Exercise details: From the data below, please reproduce exactly everything from the line that contains "Look at this image. Can" down to the line that contains "Given the image: INPUT: image.", with both ends included.

Input data:
=== Begin Enclosure ===
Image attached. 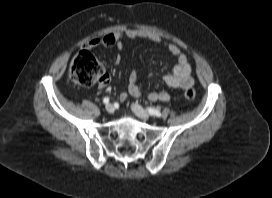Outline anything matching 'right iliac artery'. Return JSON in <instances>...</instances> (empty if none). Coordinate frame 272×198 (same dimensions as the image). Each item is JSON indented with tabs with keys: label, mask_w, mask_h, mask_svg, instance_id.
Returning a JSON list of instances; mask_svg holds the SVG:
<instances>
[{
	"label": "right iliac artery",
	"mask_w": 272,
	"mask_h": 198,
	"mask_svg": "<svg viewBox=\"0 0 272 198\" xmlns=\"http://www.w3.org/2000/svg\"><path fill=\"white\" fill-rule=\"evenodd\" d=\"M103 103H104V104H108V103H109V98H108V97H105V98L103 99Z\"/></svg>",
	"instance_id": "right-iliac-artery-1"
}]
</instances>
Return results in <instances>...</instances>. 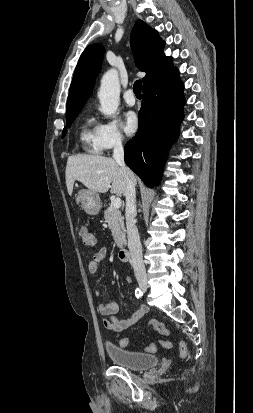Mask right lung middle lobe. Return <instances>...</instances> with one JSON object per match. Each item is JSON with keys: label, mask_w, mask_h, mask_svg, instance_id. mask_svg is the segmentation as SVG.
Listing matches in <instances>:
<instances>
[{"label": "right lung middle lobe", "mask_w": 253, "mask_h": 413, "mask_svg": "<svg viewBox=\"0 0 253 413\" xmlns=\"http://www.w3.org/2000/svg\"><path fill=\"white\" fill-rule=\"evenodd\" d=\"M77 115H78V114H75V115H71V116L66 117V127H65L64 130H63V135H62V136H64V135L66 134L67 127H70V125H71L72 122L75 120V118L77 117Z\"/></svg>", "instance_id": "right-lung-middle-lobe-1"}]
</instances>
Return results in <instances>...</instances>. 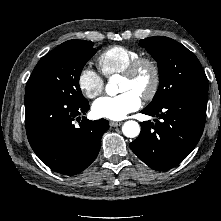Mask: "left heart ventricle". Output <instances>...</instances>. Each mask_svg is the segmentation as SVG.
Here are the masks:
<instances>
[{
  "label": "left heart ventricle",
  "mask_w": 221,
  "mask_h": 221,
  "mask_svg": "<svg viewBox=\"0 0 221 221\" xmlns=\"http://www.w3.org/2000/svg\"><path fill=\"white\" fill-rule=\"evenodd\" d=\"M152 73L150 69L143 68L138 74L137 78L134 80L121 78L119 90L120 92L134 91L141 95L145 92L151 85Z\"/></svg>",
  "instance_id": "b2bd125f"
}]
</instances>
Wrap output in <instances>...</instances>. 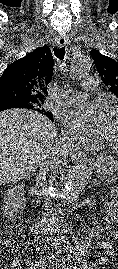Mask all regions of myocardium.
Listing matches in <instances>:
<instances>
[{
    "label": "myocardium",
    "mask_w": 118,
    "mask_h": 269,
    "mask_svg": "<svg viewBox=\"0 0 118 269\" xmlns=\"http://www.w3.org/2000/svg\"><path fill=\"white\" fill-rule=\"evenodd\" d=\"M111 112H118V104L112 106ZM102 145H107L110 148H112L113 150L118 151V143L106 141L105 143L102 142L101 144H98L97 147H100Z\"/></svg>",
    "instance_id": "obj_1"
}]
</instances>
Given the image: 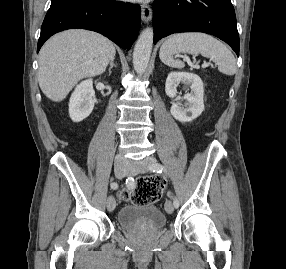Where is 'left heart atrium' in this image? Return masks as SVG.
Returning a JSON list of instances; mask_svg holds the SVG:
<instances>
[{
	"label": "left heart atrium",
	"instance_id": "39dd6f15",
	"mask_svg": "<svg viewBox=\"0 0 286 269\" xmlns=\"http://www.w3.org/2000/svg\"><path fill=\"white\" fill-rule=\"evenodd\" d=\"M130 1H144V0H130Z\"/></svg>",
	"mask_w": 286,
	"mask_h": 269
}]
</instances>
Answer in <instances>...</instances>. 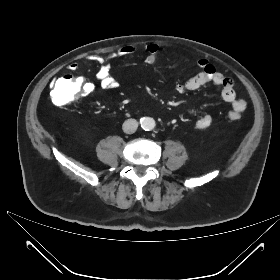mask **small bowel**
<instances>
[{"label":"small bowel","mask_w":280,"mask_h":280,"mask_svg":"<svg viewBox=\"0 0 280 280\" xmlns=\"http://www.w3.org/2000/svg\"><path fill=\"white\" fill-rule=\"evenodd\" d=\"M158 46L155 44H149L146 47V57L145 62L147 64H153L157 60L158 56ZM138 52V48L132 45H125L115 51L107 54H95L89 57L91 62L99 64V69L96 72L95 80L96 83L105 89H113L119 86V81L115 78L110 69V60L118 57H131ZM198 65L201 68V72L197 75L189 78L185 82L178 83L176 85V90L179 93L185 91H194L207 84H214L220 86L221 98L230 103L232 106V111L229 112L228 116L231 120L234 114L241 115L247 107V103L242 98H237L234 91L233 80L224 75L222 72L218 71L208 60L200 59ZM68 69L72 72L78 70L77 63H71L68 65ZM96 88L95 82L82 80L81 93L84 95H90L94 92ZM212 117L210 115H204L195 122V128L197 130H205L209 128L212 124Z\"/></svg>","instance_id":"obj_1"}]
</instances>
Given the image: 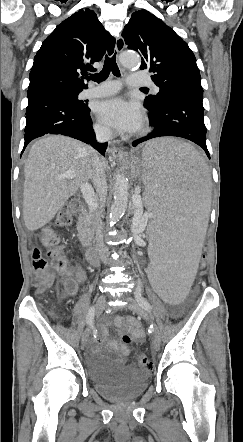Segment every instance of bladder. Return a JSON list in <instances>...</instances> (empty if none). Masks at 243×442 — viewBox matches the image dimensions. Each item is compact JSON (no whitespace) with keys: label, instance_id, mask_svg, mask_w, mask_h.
=== End Enclosure ===
=== Begin Enclosure ===
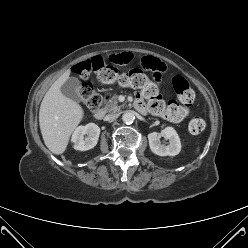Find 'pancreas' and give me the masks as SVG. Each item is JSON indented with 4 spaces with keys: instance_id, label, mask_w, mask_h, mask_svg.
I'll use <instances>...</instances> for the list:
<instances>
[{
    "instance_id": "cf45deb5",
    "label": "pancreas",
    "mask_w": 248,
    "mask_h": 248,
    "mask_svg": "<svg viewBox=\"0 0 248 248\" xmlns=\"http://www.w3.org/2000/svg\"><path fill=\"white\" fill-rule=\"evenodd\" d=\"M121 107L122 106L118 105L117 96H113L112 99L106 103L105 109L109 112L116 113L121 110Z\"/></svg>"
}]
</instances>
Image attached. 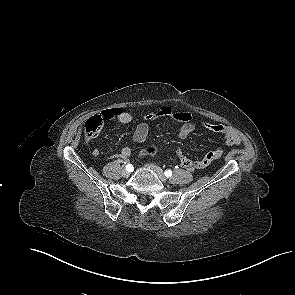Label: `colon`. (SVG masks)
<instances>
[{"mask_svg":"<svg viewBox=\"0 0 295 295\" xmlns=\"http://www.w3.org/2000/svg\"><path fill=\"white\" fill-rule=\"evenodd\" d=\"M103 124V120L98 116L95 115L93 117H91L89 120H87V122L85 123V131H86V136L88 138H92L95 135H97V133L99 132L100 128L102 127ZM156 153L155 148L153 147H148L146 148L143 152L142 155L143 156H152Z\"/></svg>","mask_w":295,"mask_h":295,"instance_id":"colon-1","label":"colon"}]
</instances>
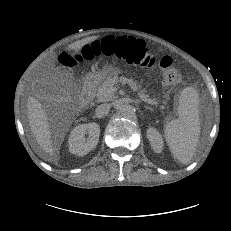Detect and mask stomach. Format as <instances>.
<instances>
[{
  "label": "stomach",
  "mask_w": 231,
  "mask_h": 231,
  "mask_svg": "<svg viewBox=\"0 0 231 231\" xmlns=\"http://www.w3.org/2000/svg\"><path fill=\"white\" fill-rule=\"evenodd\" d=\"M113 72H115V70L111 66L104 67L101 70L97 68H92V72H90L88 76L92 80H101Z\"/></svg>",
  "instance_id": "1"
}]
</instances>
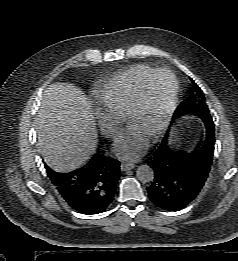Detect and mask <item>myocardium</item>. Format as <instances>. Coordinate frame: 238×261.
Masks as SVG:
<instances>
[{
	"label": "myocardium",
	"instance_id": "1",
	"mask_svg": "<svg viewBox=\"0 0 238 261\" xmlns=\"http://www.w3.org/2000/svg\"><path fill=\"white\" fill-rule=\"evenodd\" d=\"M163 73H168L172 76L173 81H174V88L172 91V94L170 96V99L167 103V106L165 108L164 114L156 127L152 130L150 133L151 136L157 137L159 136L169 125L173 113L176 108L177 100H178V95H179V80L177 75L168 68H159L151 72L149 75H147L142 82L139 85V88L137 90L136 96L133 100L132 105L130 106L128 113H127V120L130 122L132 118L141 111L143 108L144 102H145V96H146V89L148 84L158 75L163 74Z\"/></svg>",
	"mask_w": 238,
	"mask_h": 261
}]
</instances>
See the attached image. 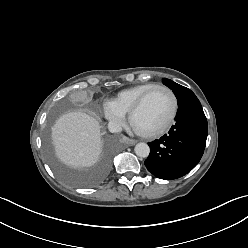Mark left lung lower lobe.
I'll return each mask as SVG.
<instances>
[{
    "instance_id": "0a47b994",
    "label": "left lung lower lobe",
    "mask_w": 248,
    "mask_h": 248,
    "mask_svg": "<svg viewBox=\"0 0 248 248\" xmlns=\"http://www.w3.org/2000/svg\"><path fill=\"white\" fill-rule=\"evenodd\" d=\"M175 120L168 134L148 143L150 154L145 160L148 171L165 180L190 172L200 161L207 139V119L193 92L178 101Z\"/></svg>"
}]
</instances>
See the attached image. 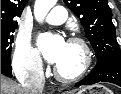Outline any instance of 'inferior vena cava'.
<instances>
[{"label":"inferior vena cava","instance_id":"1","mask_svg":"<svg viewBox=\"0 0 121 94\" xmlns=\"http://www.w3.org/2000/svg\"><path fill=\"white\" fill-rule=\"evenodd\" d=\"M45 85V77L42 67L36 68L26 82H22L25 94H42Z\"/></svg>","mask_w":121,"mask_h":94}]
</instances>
=== End Enclosure ===
=== Begin Enclosure ===
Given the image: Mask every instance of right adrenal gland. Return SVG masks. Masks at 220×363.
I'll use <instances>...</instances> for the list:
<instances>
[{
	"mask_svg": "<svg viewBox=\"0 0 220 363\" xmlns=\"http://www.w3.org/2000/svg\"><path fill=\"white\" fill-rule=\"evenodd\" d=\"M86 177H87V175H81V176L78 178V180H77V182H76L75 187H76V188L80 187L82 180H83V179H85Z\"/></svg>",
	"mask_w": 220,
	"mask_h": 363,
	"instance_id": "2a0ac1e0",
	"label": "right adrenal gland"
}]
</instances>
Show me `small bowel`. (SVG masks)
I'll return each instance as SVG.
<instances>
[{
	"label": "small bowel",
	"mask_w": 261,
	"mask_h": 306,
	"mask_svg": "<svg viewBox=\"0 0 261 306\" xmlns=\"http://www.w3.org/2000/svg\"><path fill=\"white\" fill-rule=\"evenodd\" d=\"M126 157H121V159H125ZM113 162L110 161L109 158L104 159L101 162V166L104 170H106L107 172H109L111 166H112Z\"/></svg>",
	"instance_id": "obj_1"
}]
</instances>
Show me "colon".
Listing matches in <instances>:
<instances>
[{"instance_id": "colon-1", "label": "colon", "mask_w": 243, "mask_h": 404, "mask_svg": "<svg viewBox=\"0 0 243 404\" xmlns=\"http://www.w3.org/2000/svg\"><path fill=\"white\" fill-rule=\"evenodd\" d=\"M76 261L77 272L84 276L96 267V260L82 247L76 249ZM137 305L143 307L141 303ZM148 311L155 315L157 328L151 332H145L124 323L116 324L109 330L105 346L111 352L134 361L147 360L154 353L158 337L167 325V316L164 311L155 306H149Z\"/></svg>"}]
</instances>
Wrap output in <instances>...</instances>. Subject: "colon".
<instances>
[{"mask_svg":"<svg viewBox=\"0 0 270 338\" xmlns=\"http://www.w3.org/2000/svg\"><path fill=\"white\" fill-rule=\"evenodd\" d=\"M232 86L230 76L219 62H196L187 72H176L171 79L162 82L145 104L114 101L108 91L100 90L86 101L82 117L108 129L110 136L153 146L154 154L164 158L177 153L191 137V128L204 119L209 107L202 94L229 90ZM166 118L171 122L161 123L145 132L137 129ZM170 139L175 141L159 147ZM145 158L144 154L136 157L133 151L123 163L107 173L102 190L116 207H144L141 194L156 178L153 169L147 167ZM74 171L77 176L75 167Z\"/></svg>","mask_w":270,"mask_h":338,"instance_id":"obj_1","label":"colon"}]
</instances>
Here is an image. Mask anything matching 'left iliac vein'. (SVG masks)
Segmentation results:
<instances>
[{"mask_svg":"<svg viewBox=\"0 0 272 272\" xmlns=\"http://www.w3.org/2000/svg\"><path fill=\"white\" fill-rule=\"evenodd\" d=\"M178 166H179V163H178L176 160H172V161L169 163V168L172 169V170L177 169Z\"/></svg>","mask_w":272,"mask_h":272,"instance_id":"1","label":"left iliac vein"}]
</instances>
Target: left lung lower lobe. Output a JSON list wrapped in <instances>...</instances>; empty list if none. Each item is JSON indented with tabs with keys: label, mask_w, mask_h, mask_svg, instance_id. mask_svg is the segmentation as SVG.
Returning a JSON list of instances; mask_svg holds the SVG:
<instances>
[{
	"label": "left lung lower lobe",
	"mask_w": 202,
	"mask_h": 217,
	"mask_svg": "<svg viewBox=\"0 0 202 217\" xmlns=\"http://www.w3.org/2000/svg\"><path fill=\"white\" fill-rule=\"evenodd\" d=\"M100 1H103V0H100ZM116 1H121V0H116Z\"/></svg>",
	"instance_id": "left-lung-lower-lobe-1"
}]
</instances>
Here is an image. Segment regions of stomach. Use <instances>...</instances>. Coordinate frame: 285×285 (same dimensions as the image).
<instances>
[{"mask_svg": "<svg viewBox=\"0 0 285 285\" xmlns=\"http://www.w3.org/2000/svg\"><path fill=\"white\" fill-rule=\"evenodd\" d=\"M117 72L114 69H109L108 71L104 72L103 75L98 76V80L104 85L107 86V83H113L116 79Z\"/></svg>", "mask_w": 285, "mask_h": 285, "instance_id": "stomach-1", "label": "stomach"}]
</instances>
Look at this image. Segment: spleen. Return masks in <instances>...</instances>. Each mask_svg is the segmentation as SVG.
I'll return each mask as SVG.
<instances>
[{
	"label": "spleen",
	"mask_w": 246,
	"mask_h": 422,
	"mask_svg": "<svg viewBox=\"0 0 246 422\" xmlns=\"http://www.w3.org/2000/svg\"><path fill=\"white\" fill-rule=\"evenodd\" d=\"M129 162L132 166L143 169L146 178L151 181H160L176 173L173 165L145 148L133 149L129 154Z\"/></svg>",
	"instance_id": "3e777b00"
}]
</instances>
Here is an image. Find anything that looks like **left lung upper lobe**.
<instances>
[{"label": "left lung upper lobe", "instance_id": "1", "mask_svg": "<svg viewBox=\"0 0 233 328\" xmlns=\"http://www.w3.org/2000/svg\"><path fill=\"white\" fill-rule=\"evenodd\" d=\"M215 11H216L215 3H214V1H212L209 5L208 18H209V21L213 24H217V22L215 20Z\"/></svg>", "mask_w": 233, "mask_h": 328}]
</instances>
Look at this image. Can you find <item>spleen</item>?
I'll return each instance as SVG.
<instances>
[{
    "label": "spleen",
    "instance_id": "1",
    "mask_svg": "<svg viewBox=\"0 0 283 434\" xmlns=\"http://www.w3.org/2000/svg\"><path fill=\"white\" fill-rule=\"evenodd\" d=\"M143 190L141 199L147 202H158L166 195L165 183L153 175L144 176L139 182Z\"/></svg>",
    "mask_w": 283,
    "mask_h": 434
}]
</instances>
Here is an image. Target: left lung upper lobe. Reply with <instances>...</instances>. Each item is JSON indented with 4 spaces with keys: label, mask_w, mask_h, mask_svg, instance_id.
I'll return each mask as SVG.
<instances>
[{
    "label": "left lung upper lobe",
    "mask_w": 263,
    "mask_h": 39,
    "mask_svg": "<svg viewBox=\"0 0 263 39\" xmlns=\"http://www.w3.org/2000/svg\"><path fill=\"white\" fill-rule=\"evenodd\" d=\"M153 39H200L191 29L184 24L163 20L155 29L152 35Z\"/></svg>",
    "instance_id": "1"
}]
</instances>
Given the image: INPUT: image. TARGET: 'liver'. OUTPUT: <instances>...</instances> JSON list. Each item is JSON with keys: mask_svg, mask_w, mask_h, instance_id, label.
=== End Enclosure ===
Result of the exercise:
Look at this image. Can you find <item>spleen</item>?
I'll return each instance as SVG.
<instances>
[{
    "label": "spleen",
    "instance_id": "1",
    "mask_svg": "<svg viewBox=\"0 0 283 434\" xmlns=\"http://www.w3.org/2000/svg\"><path fill=\"white\" fill-rule=\"evenodd\" d=\"M143 190L141 199L147 202H158L166 195L165 183L153 175L144 176L139 182Z\"/></svg>",
    "mask_w": 283,
    "mask_h": 434
}]
</instances>
Here is an image. Target: left lung upper lobe. Reply with <instances>...</instances>. Each item is JSON indented with 4 spaces with keys: label, mask_w, mask_h, mask_svg, instance_id.
I'll return each mask as SVG.
<instances>
[{
    "label": "left lung upper lobe",
    "mask_w": 263,
    "mask_h": 39,
    "mask_svg": "<svg viewBox=\"0 0 263 39\" xmlns=\"http://www.w3.org/2000/svg\"><path fill=\"white\" fill-rule=\"evenodd\" d=\"M153 39H200L191 29L184 24L163 20L155 29L152 35Z\"/></svg>",
    "instance_id": "1"
}]
</instances>
Given the image: INPUT: image. TARGET: 'liver'. OUTPUT: <instances>...</instances> JSON list. Each item is JSON with keys: mask_svg, mask_w, mask_h, instance_id, label.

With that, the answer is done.